Tuttavia, inevitabilmente, l’episodio richiama l’attenzione dei familiari di altre vittime, come Stefano Cucchi, Riccardo Magherini, Federico Aldrovandi, che ravvisano analogie con le loro vicende. Dura Lucia Uva, sorella di Giuseppe, morto dopo essere stato portato in caserma a Varese nel 2008: «Questo è il metodo delle forze dell’ordine. Con l’appoggio di Salvini, ora, hanno la licenza di uccidere». Per gli altri c’è una specie di copione che si ripete. Ilaria Cucchi, sorella di Stefano, si dice «preoccupata. Si tratta di vicende tutte uguali. Quello che avviene un istante dopo la notizia, avviene sempre con le stesse dinamiche e meccanismi. Nessuno mette in discussione l’abilità e l’operato della parte perbene delle forze dell’ordine. Resta il fatto che di fronte a simili accadimenti assistiamo a prese di posizione preventive» e «Salvini interviene e fa il giudice. Non abbiamo fatto passi in avanti: sarebbe bene aspettare di capire meglio prima di assumere posizioni».

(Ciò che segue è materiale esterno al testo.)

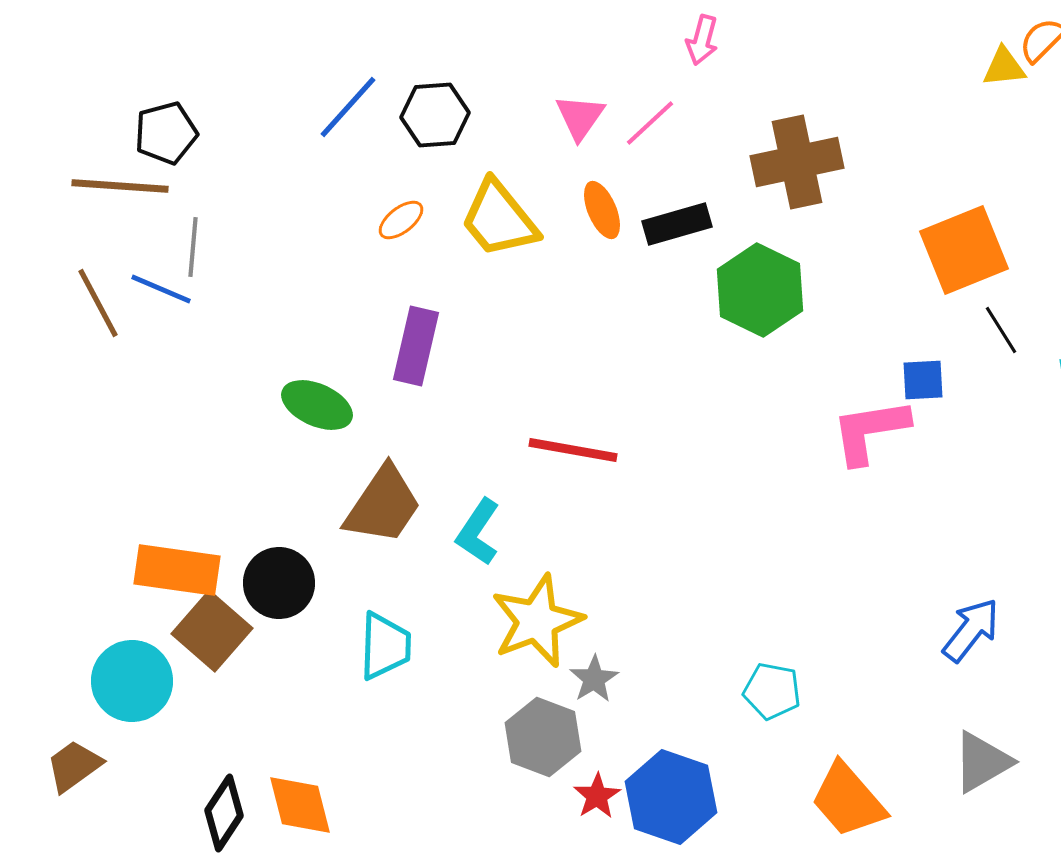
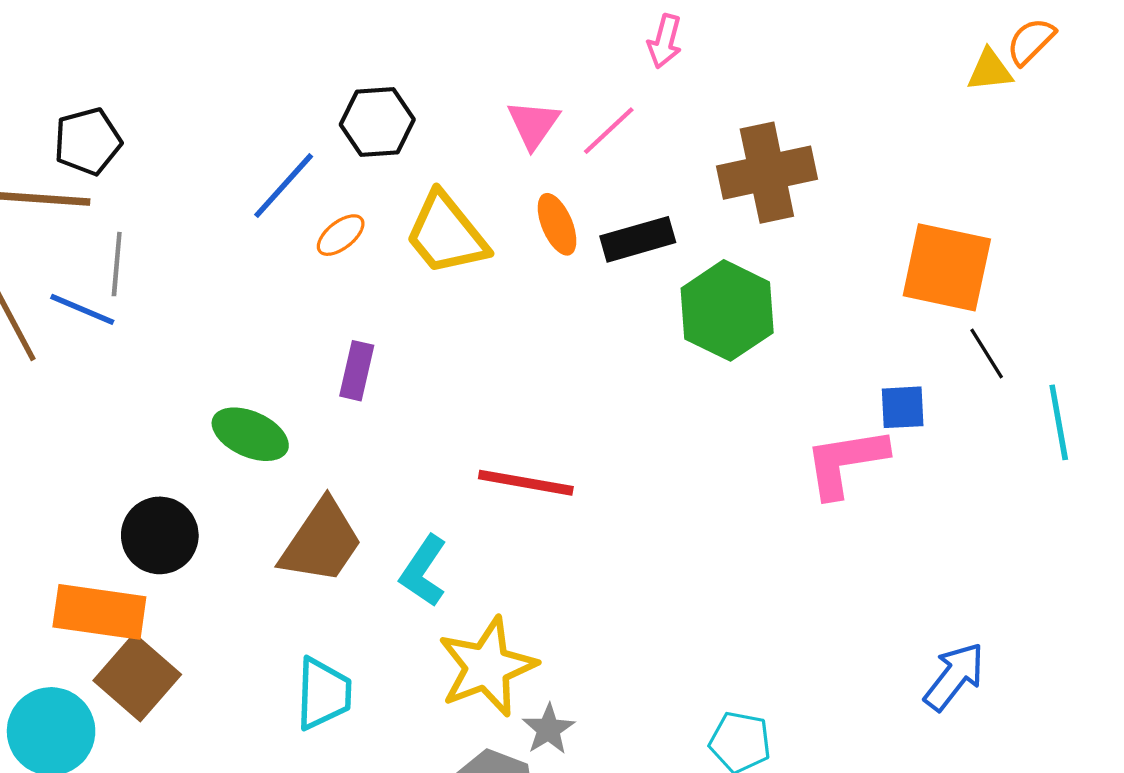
blue line: (348, 107) -> (284, 186), moved
orange square: (964, 250) -> (947, 267), turned 34
purple rectangle: (416, 346) -> (357, 371), size x0.7
black circle: (279, 583) -> (160, 535), moved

A Firenze Guido Magherini, padre di Riccardo, morto durante un fermo dei carabinieri nel 2014, parla di una specie di «prassi». «Ogni caso è diverso, non so se ci sono analogie con la vicenda di mio figlio Riccardo - dice -. Però anche nel fatto di Empoli è stato detto che tirava calci, che era in forte agitazione, che non riuscivano a tenerlo. E poi anche questo ragazzo è morto. Sembra una prassi.
Si vede che la colpa è sempre di chi muore». Per la madre di Federico Aldrovandi «è come se uccidessero Federico ogni volta.
Ed è proprio così».

Luigi Manconi, direttore dell’Ufficio antidiscriminazioni razziali, auspica indagini tempestive e accurate. Il sindaco di Empoli Brenda Barnini ha detto: «Rispetto e credo nel lavoro della Giustizia come unico potere in grado di chiarire le circostanze. Non si strumentalizzi questa vicenda».